Suddenly, Mobile Phones Aren't Moving So Fast
This ought to be prime time for wireless phonemakers. The fourth quarter, anchored by the holiday shopping season, is generally a cellular bonanza; sales and profits pour in. It's curious, then, that two of the world's three cellular giants are forecasting Scrooge-like results this time of year.
Indeed, coal in the stocking might be better for Swedish telecom gear maker Ericsson. On Oct. 20, it announced that its handset business would likely suffer full-year losses of $1.59 billion, twice what analysts expected.
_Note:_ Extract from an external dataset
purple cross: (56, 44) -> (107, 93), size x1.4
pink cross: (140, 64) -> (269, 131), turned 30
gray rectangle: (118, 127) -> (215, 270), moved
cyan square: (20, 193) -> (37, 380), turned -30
A week earlier, Motorola Inc. in Schaumburg, Ill., warned that profit margins in its phone business would reach just 6.5% in the fourth quarter, less than the 10% it had predicted. Only Nokia Corp. has a jolly outlook. It posted 19% margins and extended its lead in global market share. "They're simply executing better than the other guys," says Paul S. Dittner, an analyst with researcher Dataquest Inc.
What gives? Partly, it's the market. Phenomenal worldwide annual growth in handsets of more than 45% has eased to about 30%. And U.S. growth will slow from a fat 50% this year to mid-30% next year. At the same time, price-conscious buyers are demanding cheaper phones.
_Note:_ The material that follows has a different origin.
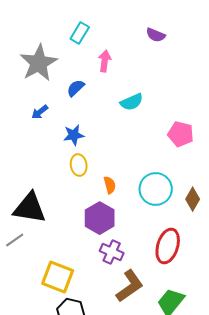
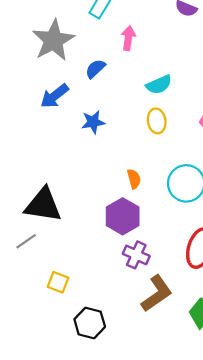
blue arrow: (40, 112) -> (54, 96), size x1.5
yellow ellipse: (79, 165) -> (157, 121), moved
yellow square: (58, 277) -> (58, 282), moved, size x0.6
Those problems are sorting the winners from the losers. Just two years ago, the Big Three--Nokia, Motorola, and Ericsson--held a firm grip on the global wireless market. Through June, Nokia was on top with a 27.5% share, Motorola held 15.6%, and Ericsson had 10.3%. Nokia continues to sizzle. But analysts expect Motorola and Ericsson to slip as rivals like Samsung, Alcatel, and Siemens have come from nowhere to each grab nearly 6% of the market. "The troika is no more," remarks Seamus McAteer, a senior analyst at Jupiter Research.
Lesser-known wireless players are now targeting international markets. Already, Mitsubishi Corp. is the dominant maker of Internet phones for AT&T Wireless. Samsung is the No. 1 provider of phones to Sprint PCS and is opening a new plant in Spain to increase its European share. It has achieved 10% profit margins while selling more than 5 million phones a quarter this year. Alcatel and France's little-known SAGEM lead the mid- and low-priced market in such European countries as Spain and France.
Indeed, Europe is one of the key markets where Motorola and Ericsson have lost momentum. Growth there has come from the prepaid wireless phone-card business, where users buy a phone for $100 or less and a card loaded with a certain number of minutes. Nokia, by contrast, has excelled in prepaid products along with Siemens and Matsushita Communication Industrial Co., which markets the Panasonic brand.
NEW RIVALS. Motorola says lower prices put pressure on profit margins. The same issue has hurt Ericsson. While company execs say Ericsson will remain in the handset business, which accounts for just 20% of its sales, many industry observers expect the Swedish equipment maker to exit the market because it hasn't been able to accurately predict demand and make phones quickly and profitably. "The wheels are coming off of the handset business," says Dataquest's Bryan Prohm.
As others stray, Nokia has stayed ahead by setting a new standard for handset production. It has built the industry's strongest brand and streamlined manufacturing to keep costs down.
Remaining grounded in this ever-changing market is crucial. The much-anticipated third generation--due in a couple of years--could allow new rivals to leap ahead. Matsushita and Mitsubishi have proven that they can deliver nifty products in Japan that zap short messages and color images. Asian vendors will have "a leg up on competitors" when 3G networks start in other markets, Prohm says.
Even Nokia, which has been slow to market with next-generation data phones, isn't immune. Still, CEO Jorma Ollila isn't worried about the newcomers. "This is not a market where you jump in after making an announcement at a trade show," Ollila says. But clearly, the wireless phone business is no longer just a matter of offering the best holiday products.